Drake Maye stands at the center of New England’s late season urgency, and the message coming out of Foxborough could not be more direct. With two games left, the Patriots are not measuring success in small steps or moral victories. The goal is larger, louder, and rooted in legacy. This team wants control of its division back, and its young quarterback is not hiding from that expectation.
There is no hesitation in the locker room tone as New England heads into a decisive stretch. The Patriots already secured a playoff spot, but the conversation has shifted beyond clinching. It is about finishing with authority, owning hostile stadiums, and reminding the AFC East that the road still runs through them.
“It’s as simple as go win the division,” Maye said. “That’s what the goal was. It wasn’t to make the playoffs. It was to win the division, and that’s what we’re going to try to do.”
Drake Maye and Ann Michael Maye reflect leadership on and off the field
The Patriots enter Sunday’s matchup against the struggling New York Jets at 12-3, with a rare opportunity to lock up the AFC East for the first time since 2019. A win at MetLife Stadium, combined with a Buffalo stumble against Philadelphia, would seal it.
Even a tie could do the job under the right circumstances. Beyond the standings, another road victory would keep New England perfect away from home at 8-0, a feat achieved only twice before in franchise history.

Ann Michael Maye (Instagram)
While Maye drives the Patriots toward a division crown, his wife Ann Michael Maye is carving out her own lane away from game plans and scoreboards. After weeks of holiday themed social media moments that captured the attention of fans, she has shifted focus with purpose.
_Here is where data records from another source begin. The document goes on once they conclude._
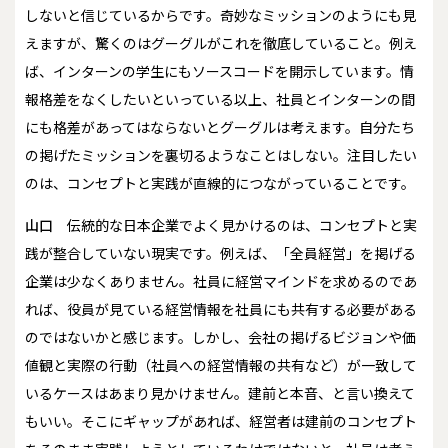
しないと信じているからです。奇妙なミッションのようにも見
えますが、驚くのはグーグルがこれを徹底していること。例え
ば、インターンの学生にもソースコードを開示しています。情
報格差をなくしたいといっている以上、社員とインターンの間
にも格差があってはならないとグーグルは考えます。自分たち
の掲げたミッションを裏切るようなことはしない。注目したい
のは、コンセプトと実践が直線的につながっていることです。
山口
伝統的な日本企業でよく見かけるのは、コンセプトと実
践が整合していない現実です。例えば、「全員経営」を掲げる
企業は少なくありません。社員に経営マインドを求めるのであ
れば、役員が見ている経営情報を社員にも共有する必要がある
のではないかと感じます。しかし、会社の掲げるビジョンや価
値観と実際の行動（社員への経営情報の共有など）が一致して
いるケースはあまり見かけません。建前と本音、と言い換えて
もいい。そこにギャップがあれば、経営者は建前のコンセプト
The North Carolina native traded festive pajamas for a sleek black cocktail dress to support Dressember, a campaign that uses fashion to raise awareness about human trafficking and violence.
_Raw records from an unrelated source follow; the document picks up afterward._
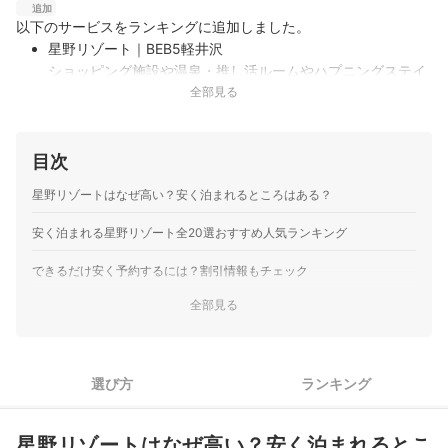
追加
以下のサービスをランキングに追加しました。
星野リゾート｜BEB5軽井沢
ショッピング施設や温泉・推し活ルームやハプニングステイ
などさまざまなアクティビティが楽しめます。24時間営業の
全部見る
カフェや、高原の夜風が気持ちいいパブリックスペース
TAMARIBAの利用も可能。上段がベッド・下段がソファにな
ったヤグラ作りのような客室は…
目次
星野リゾート｜OMO5京都祇園
星野リゾートはなぜ高い？安く泊まれるところはある？
多くの人で賑わう京都を代表する繁華街・四条通沿いにあ
り、祇園祭りで有名な八坂神社は目の前です。キッチンを完
安く泊まれる星野リゾート全20選おすすめ人気ランキング
備した客室を選ぶと、気ままにご飯タイムを過ごせるのが魅
力。ご近所ガイドOMOレンジャーとともに、祇園の町並みや
できるだけ安く予約するには？割引情報もチェック
神社仏閣を巡るツアーも用意してい…
全部見る
星野リゾート｜OMO5 東京五反田
地上60mに空中庭園を備えた高層ホテル。全客室から望める
シティビューで、足元から天井まで広がる大きな窓からは、
行き交う人や車など街の活気や躍動感が見下ろせます。五つ
選び方
ランキング
星お米マイスターがブレンドや炊き方にいたるまで監修し
た、こだわりのおにぎり朝食も魅力…
星野リゾートはなぜ高い？安く泊まれるとこ
星野リゾート｜OMO5横浜馬車道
Through Instagram Stories, she highlighted the cause with sobering context, noting that roughly 500,000 children in the Philippines alone were trafficked to produce exploitation material. “That's enough children to fill 10,000 school buses.”
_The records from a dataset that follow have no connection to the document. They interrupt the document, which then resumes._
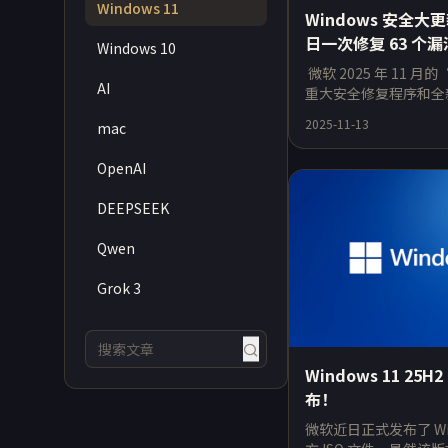
Windows 11
Windows 安全大
日一次修复 63 个漏
Windows 10
微软 2025 年 11 
AI
重大安全修复程序和全新的 
更新。新的管理员保护
2025-11-13
mac
性。此次更新引入
OpenAI
DEEPSEEK
Qwen
Grok 3
Windows 11 25H
布！
微软近日正式发布了 Wind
Her growing confidence online has not gone unnoticed, especially as Patriots fans have embraced her authenticity. Some even call her the Queen of New England, a title rooted in relatability rather than spectacle.
"She's just being herself," Maye said recently. "I love her for it. I tell her that all the time, 'Don't change for anything.'"
As New England pushes toward a division title, the Mayes continue to resonate for different reasons. One leads with precision on Sundays. The other uses visibility to spotlight causes that matter. Together, they reflect a franchise finding its voice and rhythm again.